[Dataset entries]
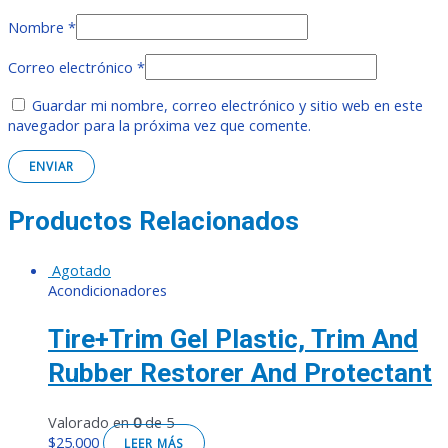
Nombre
*
Correo electrónico
*
Guardar mi nombre, correo electrónico y sitio web en este
navegador para la próxima vez que comente.
Productos Relacionados
Agotado
Acondicionadores
Tire+Trim Gel Plastic, Trim And
Rubber Restorer And Protectant
Valorado en
0
de 5
$
25.000
LEER MÁS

- What you should do:
Return the data word for word without its pictures.

- Response to the task:
Nombre
*
Correo electrónico
*
Guardar mi nombre, correo electrónico y sitio web en este
navegador para la próxima vez que comente.
Productos Relacionados
Agotado
Acondicionadores
Tire+Trim Gel Plastic, Trim And
Rubber Restorer And Protectant
Valorado en
0
de 5
$
25.000
LEER MÁS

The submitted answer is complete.